What this task involves
Copy out again, unchanged, the listing below from the line that has "The Daily Beast (137, 829)" through the line that has "Waiting on Watson (142, 1927)".

* * *

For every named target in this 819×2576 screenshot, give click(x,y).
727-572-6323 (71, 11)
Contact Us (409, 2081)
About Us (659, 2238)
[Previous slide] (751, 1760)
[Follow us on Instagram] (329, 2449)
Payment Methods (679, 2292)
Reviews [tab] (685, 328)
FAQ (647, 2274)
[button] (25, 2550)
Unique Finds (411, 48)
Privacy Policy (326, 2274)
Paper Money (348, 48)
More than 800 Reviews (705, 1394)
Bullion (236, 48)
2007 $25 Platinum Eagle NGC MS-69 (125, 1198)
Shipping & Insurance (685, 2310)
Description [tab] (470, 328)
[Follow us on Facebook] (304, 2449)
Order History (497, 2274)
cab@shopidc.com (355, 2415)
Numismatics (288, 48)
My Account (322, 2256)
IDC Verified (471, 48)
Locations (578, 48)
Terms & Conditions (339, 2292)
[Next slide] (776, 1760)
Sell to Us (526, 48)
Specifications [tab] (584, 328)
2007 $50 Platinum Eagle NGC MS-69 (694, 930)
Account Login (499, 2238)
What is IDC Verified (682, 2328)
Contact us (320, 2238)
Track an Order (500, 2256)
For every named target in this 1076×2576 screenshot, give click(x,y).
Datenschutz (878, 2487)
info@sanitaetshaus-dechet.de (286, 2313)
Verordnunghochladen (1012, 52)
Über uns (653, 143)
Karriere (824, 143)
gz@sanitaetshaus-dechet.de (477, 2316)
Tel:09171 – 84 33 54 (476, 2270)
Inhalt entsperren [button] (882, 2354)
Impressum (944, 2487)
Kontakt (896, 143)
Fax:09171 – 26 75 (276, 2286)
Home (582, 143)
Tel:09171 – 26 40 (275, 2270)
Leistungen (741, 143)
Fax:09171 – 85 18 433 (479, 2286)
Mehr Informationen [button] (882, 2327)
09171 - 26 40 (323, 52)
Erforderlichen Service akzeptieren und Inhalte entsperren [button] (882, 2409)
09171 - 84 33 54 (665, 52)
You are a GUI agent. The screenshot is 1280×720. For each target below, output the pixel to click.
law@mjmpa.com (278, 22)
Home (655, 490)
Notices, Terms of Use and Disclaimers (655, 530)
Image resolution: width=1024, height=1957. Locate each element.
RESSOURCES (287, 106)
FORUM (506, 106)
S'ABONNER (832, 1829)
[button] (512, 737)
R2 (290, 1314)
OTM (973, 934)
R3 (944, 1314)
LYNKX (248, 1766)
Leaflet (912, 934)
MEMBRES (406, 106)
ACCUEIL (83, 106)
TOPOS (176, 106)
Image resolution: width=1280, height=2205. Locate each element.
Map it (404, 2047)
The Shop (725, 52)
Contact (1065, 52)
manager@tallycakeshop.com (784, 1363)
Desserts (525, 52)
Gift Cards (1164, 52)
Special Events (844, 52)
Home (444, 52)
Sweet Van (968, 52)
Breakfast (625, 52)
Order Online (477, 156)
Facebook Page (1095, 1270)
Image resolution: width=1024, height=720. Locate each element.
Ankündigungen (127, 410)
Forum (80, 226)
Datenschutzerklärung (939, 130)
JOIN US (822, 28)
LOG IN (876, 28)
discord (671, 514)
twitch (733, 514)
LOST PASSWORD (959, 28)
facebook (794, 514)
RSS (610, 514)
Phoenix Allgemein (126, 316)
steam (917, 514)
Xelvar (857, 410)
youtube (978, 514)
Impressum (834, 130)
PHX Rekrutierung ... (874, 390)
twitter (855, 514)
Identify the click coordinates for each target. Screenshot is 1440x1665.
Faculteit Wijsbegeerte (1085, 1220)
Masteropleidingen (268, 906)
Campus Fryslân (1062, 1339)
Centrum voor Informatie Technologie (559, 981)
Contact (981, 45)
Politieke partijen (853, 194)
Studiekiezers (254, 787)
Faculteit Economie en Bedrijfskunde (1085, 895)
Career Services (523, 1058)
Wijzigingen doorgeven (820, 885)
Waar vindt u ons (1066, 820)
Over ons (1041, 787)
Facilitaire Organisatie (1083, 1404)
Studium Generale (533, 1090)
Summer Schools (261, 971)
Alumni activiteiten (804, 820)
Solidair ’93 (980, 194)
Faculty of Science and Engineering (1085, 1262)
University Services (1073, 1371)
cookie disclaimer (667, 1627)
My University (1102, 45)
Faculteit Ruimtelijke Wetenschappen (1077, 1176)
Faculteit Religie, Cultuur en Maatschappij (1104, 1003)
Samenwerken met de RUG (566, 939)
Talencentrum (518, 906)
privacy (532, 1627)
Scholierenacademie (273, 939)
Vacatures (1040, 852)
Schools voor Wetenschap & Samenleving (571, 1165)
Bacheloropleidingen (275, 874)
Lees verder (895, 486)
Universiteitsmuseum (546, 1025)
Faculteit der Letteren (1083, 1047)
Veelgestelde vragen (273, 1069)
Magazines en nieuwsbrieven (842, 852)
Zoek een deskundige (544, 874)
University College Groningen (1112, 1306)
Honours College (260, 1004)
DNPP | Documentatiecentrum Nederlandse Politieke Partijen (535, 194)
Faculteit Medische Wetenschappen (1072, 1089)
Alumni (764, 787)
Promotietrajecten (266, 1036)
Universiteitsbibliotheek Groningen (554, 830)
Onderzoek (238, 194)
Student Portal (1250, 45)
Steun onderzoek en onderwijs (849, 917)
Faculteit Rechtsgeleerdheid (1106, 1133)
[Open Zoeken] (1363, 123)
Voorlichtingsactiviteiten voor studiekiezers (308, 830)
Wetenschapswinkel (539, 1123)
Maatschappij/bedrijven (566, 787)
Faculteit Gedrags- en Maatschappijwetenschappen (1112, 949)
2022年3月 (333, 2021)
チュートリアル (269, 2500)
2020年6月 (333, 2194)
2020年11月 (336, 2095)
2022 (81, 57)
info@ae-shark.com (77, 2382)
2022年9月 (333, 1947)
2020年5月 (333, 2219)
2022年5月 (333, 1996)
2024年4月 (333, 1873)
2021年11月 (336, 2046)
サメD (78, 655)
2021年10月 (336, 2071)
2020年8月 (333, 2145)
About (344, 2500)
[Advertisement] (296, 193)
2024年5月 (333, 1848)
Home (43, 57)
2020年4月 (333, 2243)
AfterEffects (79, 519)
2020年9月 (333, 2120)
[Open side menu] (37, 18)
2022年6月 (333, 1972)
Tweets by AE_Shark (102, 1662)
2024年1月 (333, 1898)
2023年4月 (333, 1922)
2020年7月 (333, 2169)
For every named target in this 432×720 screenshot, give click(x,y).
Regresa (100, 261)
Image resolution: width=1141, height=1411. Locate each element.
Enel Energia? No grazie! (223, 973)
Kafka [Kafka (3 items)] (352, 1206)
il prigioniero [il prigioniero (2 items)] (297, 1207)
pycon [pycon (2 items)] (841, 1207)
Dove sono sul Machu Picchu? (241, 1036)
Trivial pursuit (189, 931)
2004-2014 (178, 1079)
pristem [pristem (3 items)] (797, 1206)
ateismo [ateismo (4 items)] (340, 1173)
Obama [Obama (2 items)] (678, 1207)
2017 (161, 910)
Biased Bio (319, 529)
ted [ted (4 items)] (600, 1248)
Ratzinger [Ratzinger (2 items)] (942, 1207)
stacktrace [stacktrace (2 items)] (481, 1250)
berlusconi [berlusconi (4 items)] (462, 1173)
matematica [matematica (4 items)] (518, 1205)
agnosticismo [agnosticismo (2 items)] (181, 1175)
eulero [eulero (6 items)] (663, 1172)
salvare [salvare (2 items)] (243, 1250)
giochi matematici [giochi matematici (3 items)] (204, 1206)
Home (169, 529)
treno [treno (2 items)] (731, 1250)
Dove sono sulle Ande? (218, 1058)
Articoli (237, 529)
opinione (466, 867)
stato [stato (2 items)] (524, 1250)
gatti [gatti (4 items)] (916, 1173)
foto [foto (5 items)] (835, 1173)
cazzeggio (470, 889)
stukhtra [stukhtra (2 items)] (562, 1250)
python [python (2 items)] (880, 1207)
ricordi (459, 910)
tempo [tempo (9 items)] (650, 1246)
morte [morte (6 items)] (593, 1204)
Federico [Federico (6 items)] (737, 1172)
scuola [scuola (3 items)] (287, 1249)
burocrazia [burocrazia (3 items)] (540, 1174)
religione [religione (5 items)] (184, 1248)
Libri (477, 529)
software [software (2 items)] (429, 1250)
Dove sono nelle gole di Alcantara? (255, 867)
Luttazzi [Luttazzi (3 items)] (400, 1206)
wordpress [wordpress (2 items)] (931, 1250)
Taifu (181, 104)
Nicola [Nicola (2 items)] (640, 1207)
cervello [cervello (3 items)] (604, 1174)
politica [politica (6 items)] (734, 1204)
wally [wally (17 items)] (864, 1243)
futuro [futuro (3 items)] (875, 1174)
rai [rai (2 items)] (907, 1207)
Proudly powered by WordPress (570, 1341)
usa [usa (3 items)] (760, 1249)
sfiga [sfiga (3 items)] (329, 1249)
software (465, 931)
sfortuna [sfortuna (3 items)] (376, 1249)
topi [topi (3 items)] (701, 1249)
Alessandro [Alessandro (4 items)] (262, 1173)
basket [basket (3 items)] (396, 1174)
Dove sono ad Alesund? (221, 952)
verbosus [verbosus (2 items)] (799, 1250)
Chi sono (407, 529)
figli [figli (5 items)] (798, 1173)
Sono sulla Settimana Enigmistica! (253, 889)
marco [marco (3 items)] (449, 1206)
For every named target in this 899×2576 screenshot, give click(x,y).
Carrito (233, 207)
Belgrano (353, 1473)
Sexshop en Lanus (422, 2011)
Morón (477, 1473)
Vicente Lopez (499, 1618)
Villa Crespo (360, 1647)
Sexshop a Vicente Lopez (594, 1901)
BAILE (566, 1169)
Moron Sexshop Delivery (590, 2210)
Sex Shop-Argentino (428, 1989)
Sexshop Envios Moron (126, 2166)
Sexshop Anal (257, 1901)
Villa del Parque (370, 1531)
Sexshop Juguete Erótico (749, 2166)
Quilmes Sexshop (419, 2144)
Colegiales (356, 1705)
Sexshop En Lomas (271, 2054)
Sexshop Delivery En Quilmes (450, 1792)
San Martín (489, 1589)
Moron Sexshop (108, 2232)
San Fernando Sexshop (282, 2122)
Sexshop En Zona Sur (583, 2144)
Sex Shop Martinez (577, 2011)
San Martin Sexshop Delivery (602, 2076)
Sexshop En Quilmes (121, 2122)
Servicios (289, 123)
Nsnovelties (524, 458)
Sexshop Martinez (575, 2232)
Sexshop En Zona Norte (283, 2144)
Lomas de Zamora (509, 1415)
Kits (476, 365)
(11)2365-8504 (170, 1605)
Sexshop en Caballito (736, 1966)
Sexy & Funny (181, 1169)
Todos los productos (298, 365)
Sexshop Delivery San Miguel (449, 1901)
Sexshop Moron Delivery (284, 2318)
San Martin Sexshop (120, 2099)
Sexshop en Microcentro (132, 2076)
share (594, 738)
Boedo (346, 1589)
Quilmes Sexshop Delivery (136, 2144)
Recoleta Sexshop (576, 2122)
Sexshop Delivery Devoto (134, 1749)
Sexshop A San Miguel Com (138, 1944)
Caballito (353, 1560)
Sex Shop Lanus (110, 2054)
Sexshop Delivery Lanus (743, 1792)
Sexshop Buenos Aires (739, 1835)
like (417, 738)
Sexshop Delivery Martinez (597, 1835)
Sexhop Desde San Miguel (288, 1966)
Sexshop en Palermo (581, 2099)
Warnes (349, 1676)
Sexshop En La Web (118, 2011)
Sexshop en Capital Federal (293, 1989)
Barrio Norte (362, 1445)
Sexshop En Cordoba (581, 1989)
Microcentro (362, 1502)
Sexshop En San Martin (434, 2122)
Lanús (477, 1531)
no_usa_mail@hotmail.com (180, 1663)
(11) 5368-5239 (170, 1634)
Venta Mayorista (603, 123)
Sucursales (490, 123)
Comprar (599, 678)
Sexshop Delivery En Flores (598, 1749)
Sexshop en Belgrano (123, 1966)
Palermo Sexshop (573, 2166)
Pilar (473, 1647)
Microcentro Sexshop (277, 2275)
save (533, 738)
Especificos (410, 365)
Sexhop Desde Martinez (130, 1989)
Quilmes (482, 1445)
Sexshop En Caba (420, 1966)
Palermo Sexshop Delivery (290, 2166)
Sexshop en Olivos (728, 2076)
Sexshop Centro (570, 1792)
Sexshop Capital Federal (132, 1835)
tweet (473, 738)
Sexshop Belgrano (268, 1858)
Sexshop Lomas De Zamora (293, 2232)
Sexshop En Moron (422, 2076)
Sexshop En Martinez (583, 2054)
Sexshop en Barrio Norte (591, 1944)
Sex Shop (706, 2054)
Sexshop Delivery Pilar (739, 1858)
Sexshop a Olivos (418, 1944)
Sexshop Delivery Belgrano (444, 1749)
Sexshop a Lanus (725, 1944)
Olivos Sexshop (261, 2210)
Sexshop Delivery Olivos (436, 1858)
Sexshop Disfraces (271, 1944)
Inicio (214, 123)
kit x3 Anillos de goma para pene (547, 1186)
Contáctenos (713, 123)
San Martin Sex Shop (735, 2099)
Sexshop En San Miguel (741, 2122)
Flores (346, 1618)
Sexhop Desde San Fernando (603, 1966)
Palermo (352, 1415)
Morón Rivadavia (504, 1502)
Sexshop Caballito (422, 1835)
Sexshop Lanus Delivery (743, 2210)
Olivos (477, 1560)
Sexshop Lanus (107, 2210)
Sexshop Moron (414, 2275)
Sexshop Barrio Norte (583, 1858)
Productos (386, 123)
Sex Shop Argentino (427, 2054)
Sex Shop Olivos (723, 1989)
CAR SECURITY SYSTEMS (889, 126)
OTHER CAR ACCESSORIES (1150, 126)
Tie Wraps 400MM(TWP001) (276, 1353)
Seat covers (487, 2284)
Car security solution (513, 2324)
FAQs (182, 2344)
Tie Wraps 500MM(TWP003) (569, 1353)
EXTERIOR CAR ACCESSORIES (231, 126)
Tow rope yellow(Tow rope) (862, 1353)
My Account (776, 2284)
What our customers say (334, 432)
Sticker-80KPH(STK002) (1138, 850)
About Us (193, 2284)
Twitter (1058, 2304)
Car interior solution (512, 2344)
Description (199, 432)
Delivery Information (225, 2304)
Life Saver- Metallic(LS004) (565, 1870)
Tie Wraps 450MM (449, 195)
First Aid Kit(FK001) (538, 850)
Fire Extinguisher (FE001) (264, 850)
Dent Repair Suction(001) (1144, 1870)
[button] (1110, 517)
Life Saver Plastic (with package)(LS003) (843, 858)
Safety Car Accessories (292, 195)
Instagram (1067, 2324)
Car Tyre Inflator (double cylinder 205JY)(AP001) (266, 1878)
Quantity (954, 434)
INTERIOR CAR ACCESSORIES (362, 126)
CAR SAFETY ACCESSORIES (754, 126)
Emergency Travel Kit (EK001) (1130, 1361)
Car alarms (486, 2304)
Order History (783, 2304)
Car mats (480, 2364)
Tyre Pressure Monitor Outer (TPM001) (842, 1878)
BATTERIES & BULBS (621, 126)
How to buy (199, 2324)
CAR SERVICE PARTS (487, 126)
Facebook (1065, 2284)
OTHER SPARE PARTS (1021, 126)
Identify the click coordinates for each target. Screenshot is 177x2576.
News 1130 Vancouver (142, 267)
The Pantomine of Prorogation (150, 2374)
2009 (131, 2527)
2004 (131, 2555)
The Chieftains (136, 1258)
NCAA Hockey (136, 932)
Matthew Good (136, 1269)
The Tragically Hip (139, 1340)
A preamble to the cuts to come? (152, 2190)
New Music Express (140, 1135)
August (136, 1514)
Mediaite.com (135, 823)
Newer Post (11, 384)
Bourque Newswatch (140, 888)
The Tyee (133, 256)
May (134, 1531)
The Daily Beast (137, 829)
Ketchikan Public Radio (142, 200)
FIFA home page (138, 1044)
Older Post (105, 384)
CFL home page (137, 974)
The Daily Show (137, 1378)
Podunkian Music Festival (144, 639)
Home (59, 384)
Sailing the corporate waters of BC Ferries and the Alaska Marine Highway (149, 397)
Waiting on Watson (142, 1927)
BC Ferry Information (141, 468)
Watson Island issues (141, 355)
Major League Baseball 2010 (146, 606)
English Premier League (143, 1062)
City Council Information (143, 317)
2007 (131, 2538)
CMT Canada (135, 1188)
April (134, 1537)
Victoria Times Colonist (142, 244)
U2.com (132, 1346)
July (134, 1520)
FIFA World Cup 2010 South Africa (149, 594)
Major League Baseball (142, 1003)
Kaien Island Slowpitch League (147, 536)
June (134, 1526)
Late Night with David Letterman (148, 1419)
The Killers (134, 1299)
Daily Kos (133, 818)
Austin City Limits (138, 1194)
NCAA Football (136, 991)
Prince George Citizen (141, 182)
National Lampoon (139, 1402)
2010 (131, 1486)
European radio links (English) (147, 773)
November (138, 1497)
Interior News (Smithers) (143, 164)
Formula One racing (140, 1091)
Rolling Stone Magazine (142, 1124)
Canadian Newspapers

* * *

Answer section
The Daily Beast (137, 829)
Ketchikan Public Radio (142, 200)
FIFA home page (138, 1044)
Older Post (105, 384)
CFL home page (137, 974)
The Daily Show (137, 1378)
Podunkian Music Festival (144, 639)
Home (59, 384)
Sailing the corporate waters of BC Ferries and the Alaska Marine Highway (149, 397)
Waiting on Watson (142, 1927)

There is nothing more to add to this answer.